Choi Sung-bong, who won second place in “Korea’s Got Talent” last year, performs yesterday in the Yongsan Art Center, central Seoul. By Shin In-seop

The curtains rise and 11-year-old Yu Ye-eun started playing the inspirational song “You Raise Me Up” on the piano yesterday at the Yongsan Art Center, central Seoul. Yu can’t see any notes; She is blind. She was joined by a 22-year-old man in a charcoal-gray suit with an equally challenging past, Choi Sung-bong. When the two wrap up their performance with a rendition of “My Way,” the 1,000-strong audience give them a standing ovation.

Choi became famous last year by coming in second in TvN’s singing-audition show “Korea’s Got Talent.” His operatic baritone and a moving rendition of “Nella Fantasia” put him ahead of all but one of his competitors. People started calling him the second Paul Potts, the operatic singer discovered on “Britain’s Got Talent.”

But it was his back story that really captivated the public, a life that read like something out of Korea’s grim past.

Now, Choi is becoming an inspirational figure, telling Koreans that if he can overcome his incredibly hard early times, they can get through their troubles, too.

He attends concerts like the one yesterday, which was promoted by ChildFund Korea. He is giving speeches across the country, including one at the Blue House. Choi recently released a book of essays titled “Don’t Give Up, You Only Get One Life.”

The vocalist, whose first appearance on “Korea’s Got Talent” ended up on YouTube and was watched 50 million times, doesn’t know his parents. He was abandoned at an orphanage in Seoul at the age of 3.

After a couple of years of being bullied, he ran away to make his way in the world - at age 5.

Choi got on a bus not knowing where he was headed, arriving in a red-light district in Daejeon, some 160 kilometers (100 miles) south of Seoul. The 5-year-old soon found the means to survive in a cluster of nightclubs, selling packs of gums, energy drinks and fake Viagra.

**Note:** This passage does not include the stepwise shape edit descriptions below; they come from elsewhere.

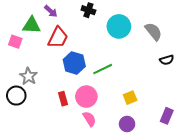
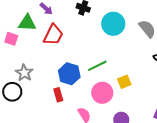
blue hexagon: (74, 63) -> (69, 74), moved
pink circle: (86, 97) -> (102, 93), moved
yellow square: (130, 98) -> (124, 82), moved

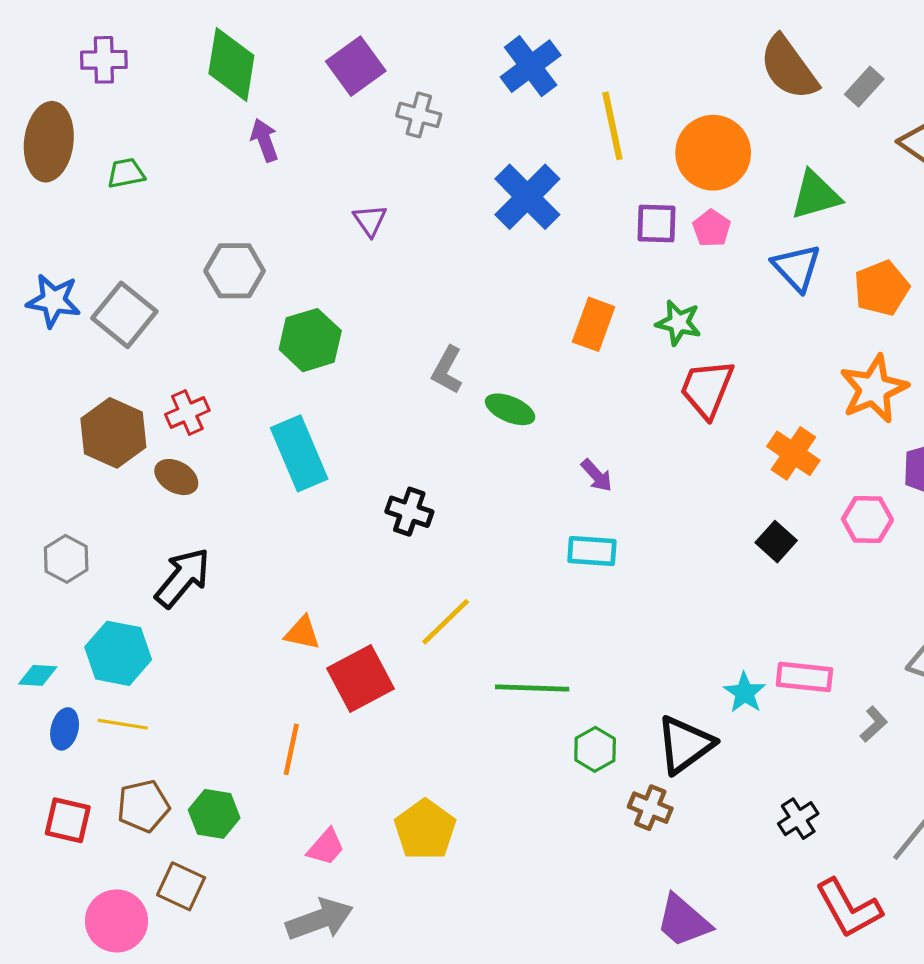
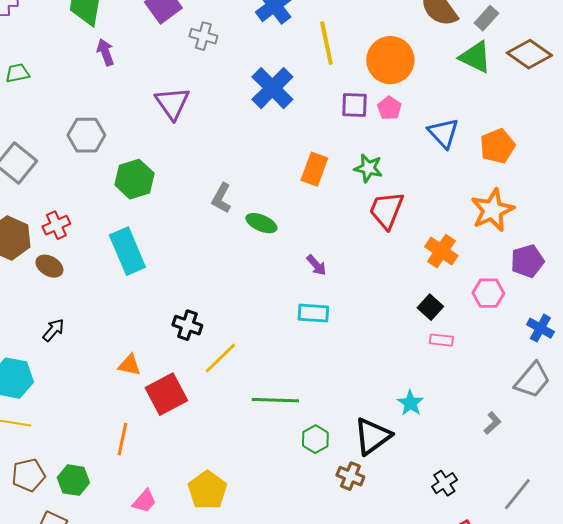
green triangle: (815, 195) -> (475, 57), moved, turned 42
purple triangle: (370, 220) -> (172, 103), size x1.6
black cross: (409, 512) -> (187, 325), moved
black arrow: (183, 578) -> (53, 330), size x0.6
pink rectangle: (804, 677) -> (441, 340), moved, size x0.7

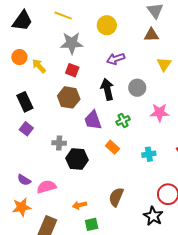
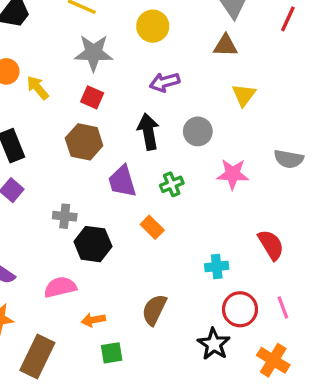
cyan cross: (149, 154) -> (217, 267), moved
pink semicircle: (46, 187) -> (60, 287), moved

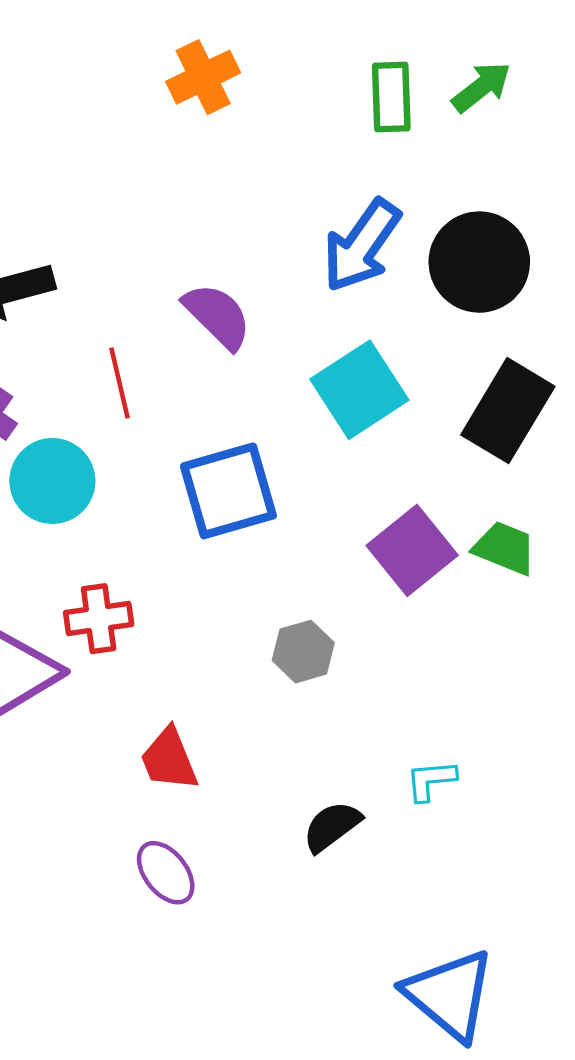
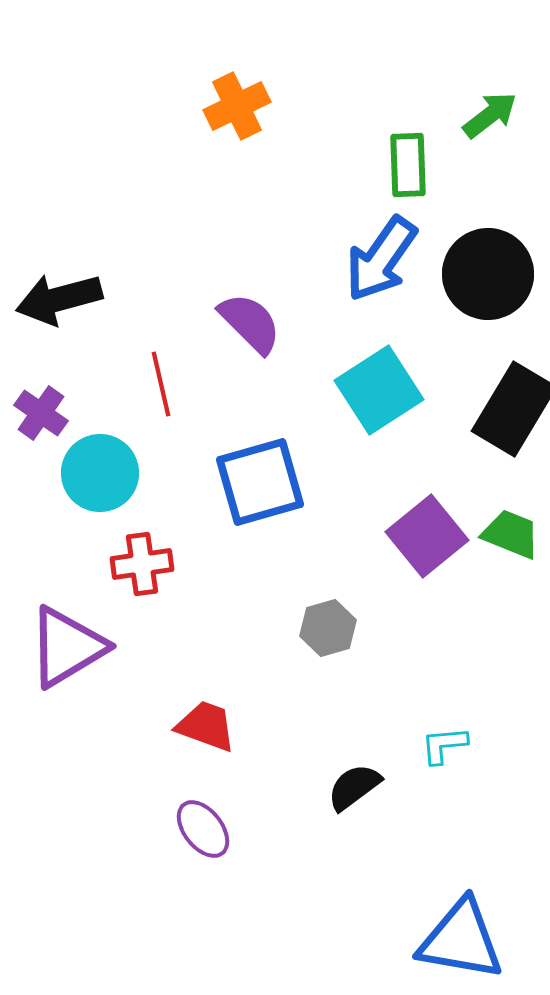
green rectangle: (391, 97) -> (408, 165), moved
red cross: (99, 619) -> (142, 564), moved
red trapezoid: (169, 759) -> (206, 726), turned 132
blue triangle: (450, 995) -> (461, 940), turned -30

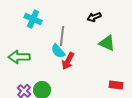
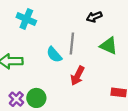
gray line: (62, 36) -> (72, 43), moved
red arrow: (68, 61) -> (77, 76), moved

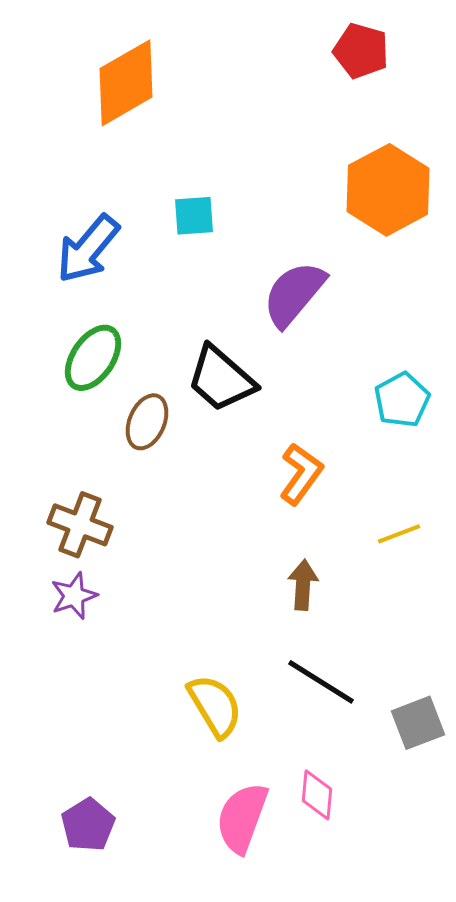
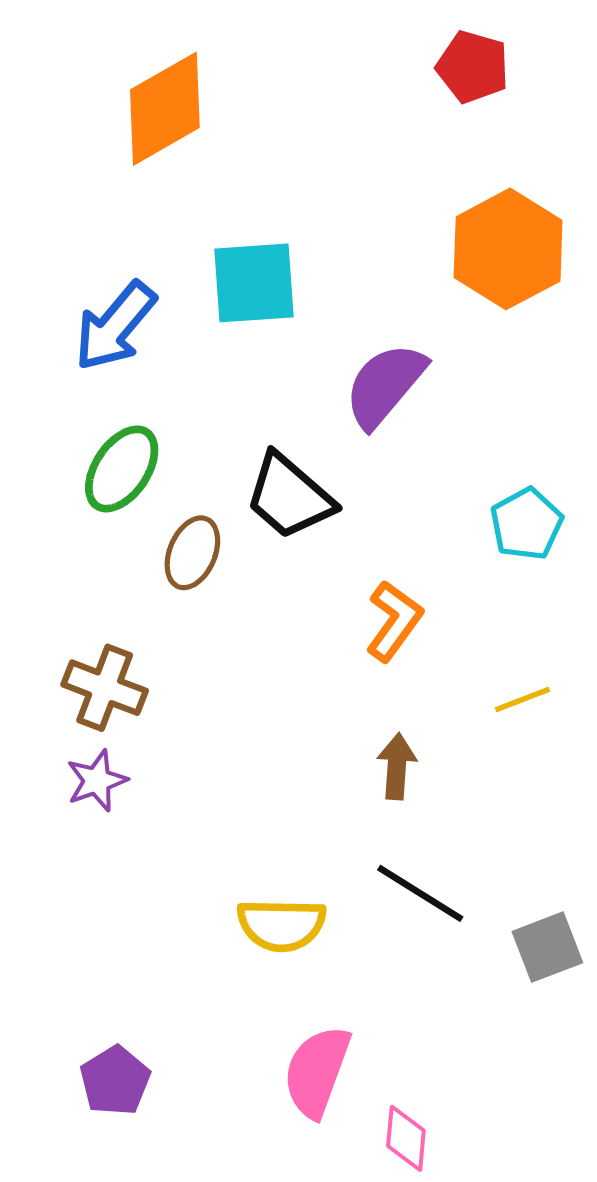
cyan square: (194, 216) -> (254, 283), size x1.6
yellow semicircle: (215, 706) -> (281, 925), turned 122
pink diamond: (317, 795) -> (406, 1138), moved

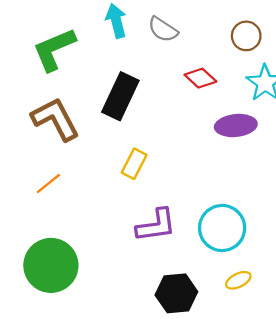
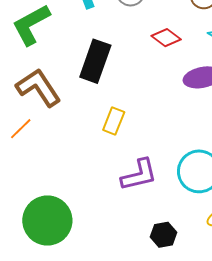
orange line: (48, 184) -> (21, 129), moved
black hexagon: (176, 293) -> (163, 235), size x0.7

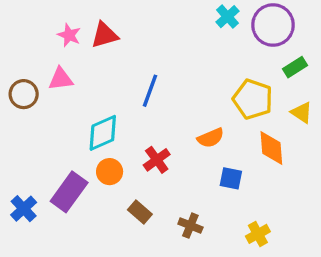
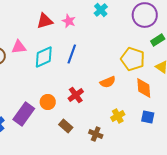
cyan cross: (228, 17) -> (101, 10), moved
pink star: (69, 35) -> (69, 21), moved
cyan diamond: (103, 133) -> (44, 57), moved
blue square: (231, 178) -> (148, 117), moved
yellow cross: (258, 234) -> (118, 116), moved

For the next 10 years, Choi slept on night club staircases just before sunrise when the clubs closed, public restrooms or phone booths. Choi started drinking and smoking before he turned 10, did drugs and worked as a pickpocket. In an interview with the JoongAng Ilbo on Tuesday, Choi described those years as a “life worse than that of a cockroach.”

His first lucky break came when a woman who ran a street food cart recommended he attend a night school, where he learned to read and write at the age of 15.

A few years later, another big turning point came when Choi saw an ad online for vocal training in the Daejeon area. He tracked down the person who posted the ad and begged him for free lessons. Park Jung-so, then a college student studying music at Pai Chai University in Daejeon, tutored Choi and helped him get into the Daejeon Arts High School, which is known for producing talents.

A few years after he finished high school, Choi was doing construction work and decided to try out for “Korea’s Got Talent.” He won second place, missing the top position by only 0.2 percent of the votes.

He’s taking his new role of inspirational figure even more seriously than his singing career.

“If someone finds a glimpse of hope in my life story, that is the reason why I live,” said Choi. “I will go anywhere if someone needs me to give them hope.”